*** Dataset excerpts

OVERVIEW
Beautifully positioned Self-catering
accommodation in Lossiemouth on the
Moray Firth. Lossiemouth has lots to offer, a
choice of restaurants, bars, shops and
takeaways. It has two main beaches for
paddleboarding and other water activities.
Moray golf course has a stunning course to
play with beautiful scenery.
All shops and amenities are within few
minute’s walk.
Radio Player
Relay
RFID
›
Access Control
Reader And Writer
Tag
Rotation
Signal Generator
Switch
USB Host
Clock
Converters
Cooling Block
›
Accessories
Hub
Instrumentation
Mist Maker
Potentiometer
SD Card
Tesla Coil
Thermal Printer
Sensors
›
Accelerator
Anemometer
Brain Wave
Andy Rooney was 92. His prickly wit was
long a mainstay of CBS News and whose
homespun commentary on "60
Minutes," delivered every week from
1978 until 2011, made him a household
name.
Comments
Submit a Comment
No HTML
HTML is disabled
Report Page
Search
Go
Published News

******
*** Dataset excerpts

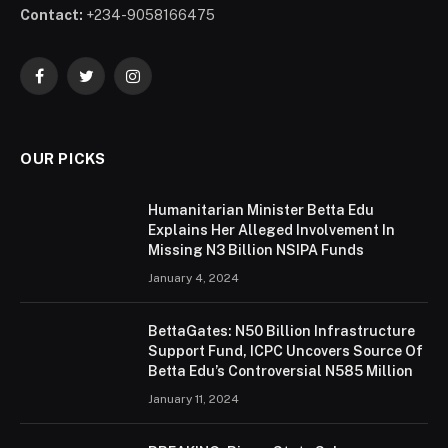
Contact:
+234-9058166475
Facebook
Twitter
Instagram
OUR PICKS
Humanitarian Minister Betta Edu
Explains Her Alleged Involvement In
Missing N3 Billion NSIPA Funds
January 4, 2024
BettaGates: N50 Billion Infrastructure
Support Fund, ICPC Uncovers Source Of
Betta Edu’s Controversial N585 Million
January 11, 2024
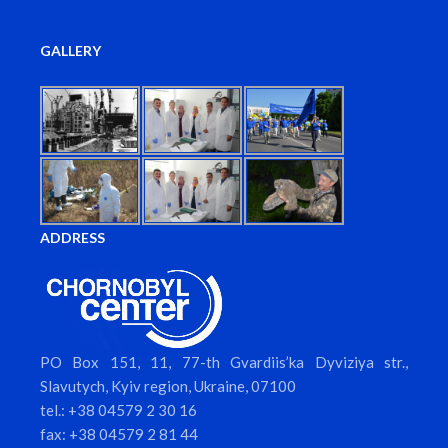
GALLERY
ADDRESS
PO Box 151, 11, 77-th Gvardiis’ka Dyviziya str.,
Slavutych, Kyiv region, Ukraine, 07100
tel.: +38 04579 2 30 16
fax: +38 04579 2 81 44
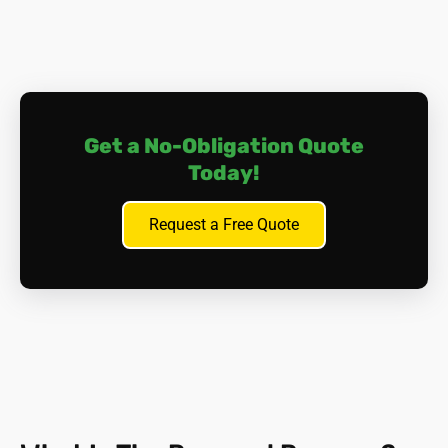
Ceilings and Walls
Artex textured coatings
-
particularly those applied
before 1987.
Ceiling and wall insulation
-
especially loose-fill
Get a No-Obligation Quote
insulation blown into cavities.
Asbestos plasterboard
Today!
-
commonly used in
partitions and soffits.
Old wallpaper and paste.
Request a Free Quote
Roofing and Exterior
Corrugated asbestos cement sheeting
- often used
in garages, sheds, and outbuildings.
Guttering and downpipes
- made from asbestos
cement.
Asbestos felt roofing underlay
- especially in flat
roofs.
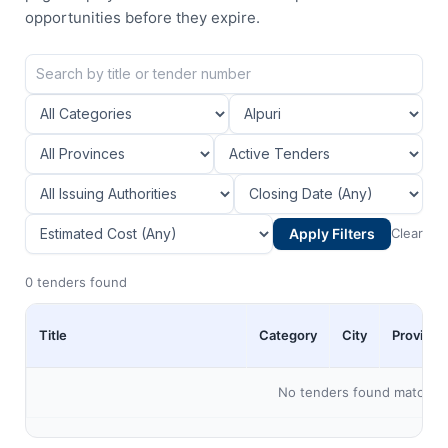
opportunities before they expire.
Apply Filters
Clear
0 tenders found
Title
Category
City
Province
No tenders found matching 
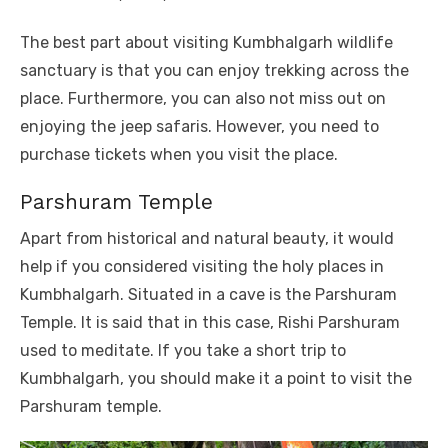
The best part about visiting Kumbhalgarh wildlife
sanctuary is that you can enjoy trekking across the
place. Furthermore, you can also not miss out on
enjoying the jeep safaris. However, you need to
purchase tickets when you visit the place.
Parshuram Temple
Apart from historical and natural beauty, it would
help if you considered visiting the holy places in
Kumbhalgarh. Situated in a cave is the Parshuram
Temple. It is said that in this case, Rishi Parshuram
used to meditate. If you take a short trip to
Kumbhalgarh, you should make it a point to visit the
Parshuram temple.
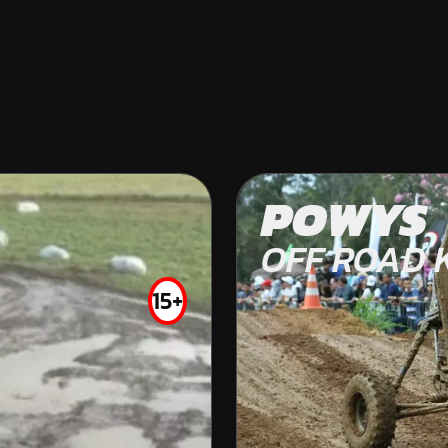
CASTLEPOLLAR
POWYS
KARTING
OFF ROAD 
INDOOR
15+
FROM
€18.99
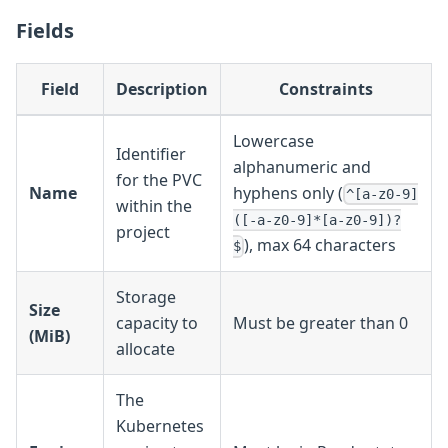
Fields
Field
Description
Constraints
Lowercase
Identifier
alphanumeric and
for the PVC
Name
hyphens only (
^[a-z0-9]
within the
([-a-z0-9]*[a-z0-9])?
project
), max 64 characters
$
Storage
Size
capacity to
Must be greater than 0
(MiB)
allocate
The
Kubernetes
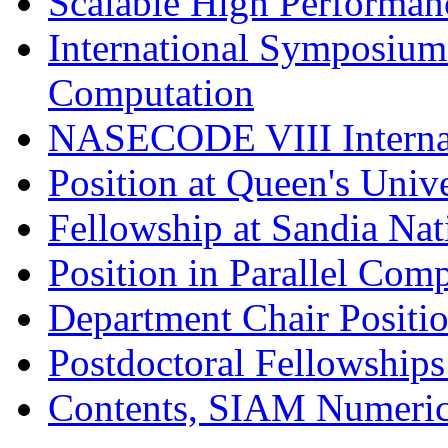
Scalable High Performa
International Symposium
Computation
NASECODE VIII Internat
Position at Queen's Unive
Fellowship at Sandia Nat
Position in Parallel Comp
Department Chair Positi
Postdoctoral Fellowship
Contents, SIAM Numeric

******

For each line in the records that contains the word "found", make a copy.

0 tenders found
No tenders found matching 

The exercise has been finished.